PageTop[narvik_ntp-b]: <H1>NTP -- PC Narvik</H1>
|
Here is a sample of the output, click on the graph for more
examples:
Version for ref-clock sources, displays +/- 20 µs.
In February 2006, I added a simple stratum 1 server, and added a different version
of the Perl script to cover the more limited range of +/-20 microseconds (displayed as
0..40 µs). By July 2006, the GPS was failing more often (tree leaf
growth?), so I modified the script to limit on both positive and negative excursions (as without the GPS the server could be hundreds of microseconds
out).
File: GetNTP20microseconds.pl |
$ntp_str = `ntpq -c rv $ARGV[0]`;
$val = (split(/\,/,$ntp_str))[20];
$val =~ s/offset=//i;
$val = 1000.0 * $val; # convert to microseconds
$report = int ($val + 20);
if ($report < 0) {
$report = 0;
}
if ($report > 40) {
$report = 40;
}
print "0\n";
print "$report\n";
print "0\n";
print "0\n";
|
This script was later modified for rather less accurate
Windows-based ref-clock systems, so that an offset swing of +/- 500 µs could be
displayed on a scale of 0..1000 µs.
File: GetNTP500microseconds.pl |
$ntp_str = `ntpq -c rv $ARGV[0]`;
$val = (split(/\,/,$ntp_str))[20];
$val =~ s/offset=//i;
$val = 1000.0 * $val; # convert to microseconds
$report = int ($val + 500); # -500..+500 microseconds => 0..1000
if ($report < 0) {
$report = 0;
}
if ($report > 1000) {
$report = 1000;
}
print "0\n";
print "$report\n";
print "0\n";
print "0\n";
|
Here's a sample of the output:
Recording Jitter
This Perl script and MRTG configuration allows monitoring of
the jitter directly. As before, the Perl script uses the "ntpq -crv"

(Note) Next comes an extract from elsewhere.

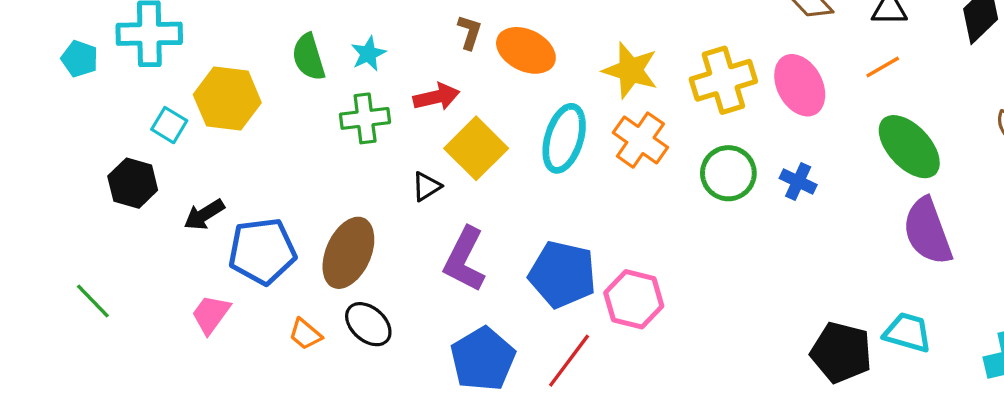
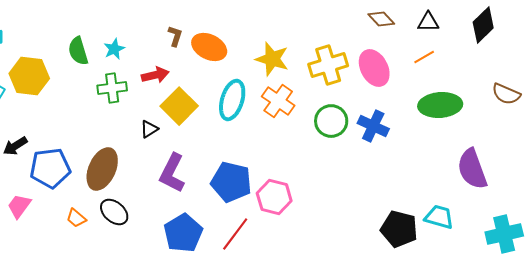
green ellipse: (909, 147) -> (440, 105), turned -51
blue cross: (798, 181) -> (373, 126), size x1.4
purple semicircle: (927, 231) -> (472, 169), moved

command, and parses it to produce the four lines required by MRTG.
File: GetNTPjitterNano.pl |
$ntp_str = `ntpq -c rv $ARGV[0]`;
$val = (split(/\,/,$ntp_str))[22];
$val =~ s/sys_jitter=//i;
$val = 1000000.0 * $val; # convert to nanoseconds
$sys_jitter = int ($val);
$val = (split(/\,/,$ntp_str))[23];
$val =~ s/clk_jitter=//i;
$val = 1000000.0 * $val; # convert to nanoseconds
$clk_jitter = int ($val);
print "$clk_jitter\n";
print "$sys_jitter\n";
print "0\n";
print "0\n";
|
This is the corresponding MRTG configuration file.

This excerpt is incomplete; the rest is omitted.